Fuck“, fauchte ich atemlos, da die Schmerzen meiner Rippen mir bei einer blöden Drehung die Luft stahlen. Ich hatte schon wieder ein ungutes Gefühl, doch dieses bezog sich auf die Insassen des Autos. Und mit einem Mal wusste ich auch, wieso: Prim musste tatsächlich dabei sein!

Verflucht...“ Ich konnte den Ravager nicht abwehren und sein Gewicht, das gegen meinen Stab drückte, blockierte mir beide Hände, also ließ ich mich einfach rücklings fallen, als es mir günstig erschien. Kaum, dass ich auf dem Boden lag, trat ich den Ravager über mich hinweg. Und, sobald er in der Luft war, schleuderte ich eine heiße Lichtkugel auf seinen ungeschützten Bauch.

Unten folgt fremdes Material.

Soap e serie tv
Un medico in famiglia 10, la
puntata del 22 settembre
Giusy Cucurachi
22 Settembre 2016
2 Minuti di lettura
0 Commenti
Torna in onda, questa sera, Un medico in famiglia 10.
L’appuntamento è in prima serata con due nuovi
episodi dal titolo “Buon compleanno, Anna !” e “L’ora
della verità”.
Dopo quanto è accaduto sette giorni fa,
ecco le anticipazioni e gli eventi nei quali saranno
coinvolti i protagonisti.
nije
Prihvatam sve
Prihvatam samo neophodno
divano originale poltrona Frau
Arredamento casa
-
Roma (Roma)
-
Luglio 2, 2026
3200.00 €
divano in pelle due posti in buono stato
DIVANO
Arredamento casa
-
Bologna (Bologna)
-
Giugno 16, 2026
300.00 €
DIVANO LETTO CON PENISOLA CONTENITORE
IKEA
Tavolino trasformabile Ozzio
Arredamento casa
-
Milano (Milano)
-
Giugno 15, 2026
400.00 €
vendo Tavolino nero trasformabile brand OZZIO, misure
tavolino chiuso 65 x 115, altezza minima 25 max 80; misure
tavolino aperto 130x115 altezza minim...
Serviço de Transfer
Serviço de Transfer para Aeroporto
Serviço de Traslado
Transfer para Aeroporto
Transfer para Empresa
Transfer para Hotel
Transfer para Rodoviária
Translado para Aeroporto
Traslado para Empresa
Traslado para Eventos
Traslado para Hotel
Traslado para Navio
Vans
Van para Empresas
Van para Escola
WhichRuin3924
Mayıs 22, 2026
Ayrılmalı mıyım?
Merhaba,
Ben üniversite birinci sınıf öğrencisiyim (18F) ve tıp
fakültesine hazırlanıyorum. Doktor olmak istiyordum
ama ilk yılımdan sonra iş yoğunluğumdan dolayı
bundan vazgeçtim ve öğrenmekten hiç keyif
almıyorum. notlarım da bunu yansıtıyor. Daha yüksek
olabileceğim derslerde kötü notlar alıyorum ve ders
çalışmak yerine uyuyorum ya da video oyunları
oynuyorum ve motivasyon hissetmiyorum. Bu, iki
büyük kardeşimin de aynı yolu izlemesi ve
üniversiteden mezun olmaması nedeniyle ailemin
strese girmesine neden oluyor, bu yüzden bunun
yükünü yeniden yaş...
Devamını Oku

Sein Jaulen klingelte in meinen Ohren, ehe es erstarb, doch hastete ich da auch schon wieder auf meine Beine und mit der Schulter voran gegen den nächsten Angreifer. Wieder ein Ravager. Diesen erledigte ich, indem ich ihm die Kehle durchschnitt, bevor mein Sprint in Richtung Auto damit endete, dass mich eine riesige Pranke von den Beinen riss.

Der Schlag kam so überraschend, dass ich einen schmerzlichen Laut von mir gab, als er meine eh schon schmerzenden Rippen traf und ich über den Asphalt geschleudert wurde. Mit angehaltenem Atem blieb ich einen Moment lang benommen liegen und blinzelte die Sternchen vor meinen Augen weg, doch zog ich dann, keine Sekunde zu spät, einen Schild um mich herum hoch, denn der Große setzte mir nach und stand alsbald über mir.

Was für ein unfairer Kampf war das denn?

Schwerfällig rappelte ich mich auf und verstärkte den Schild um ein Vielfaches, als der Große attackierte. Durch die Wesen um mich herum konnte ich nichts sehen, doch ich hörte Prims Rufe und dass jemand sie davon abhielt, zu mir zu laufen. Zumindest hörte sich das Ganze nach Zeter und Mordio an, was bei mir ankam. Und das passte sehr gut zu dieser Vorstellung.

Doch da ertönte ein Knacken und meine Augen wurden groß und huschten erschrocken zurück zu dem monströsen Biest. Es brach meinen Schild auf, indem es seine Zähne in Schatten hüllte und damit auf den Schild los ging.

Verdammt noch mal, es nutzte ein Element!

Noch bevor der Schild brechen konnte, sprengte ich ihn wieder nach außen auf und stürzte mich nach vorne weg, um für den Moment aus seiner Reichweite zu kommen. Dann rief ich direkt wieder meinen Stab herbei und zuckte schmerzlich zusammen, als ich meine Kampfhaltung einnahm. Dass die anderen Wesen sich auf die Neuankömmlinge konzentrierten kam mir zugute. Das hieß, dass ich mich vorerst nur auf den Dicken zu konzentrieren hatte.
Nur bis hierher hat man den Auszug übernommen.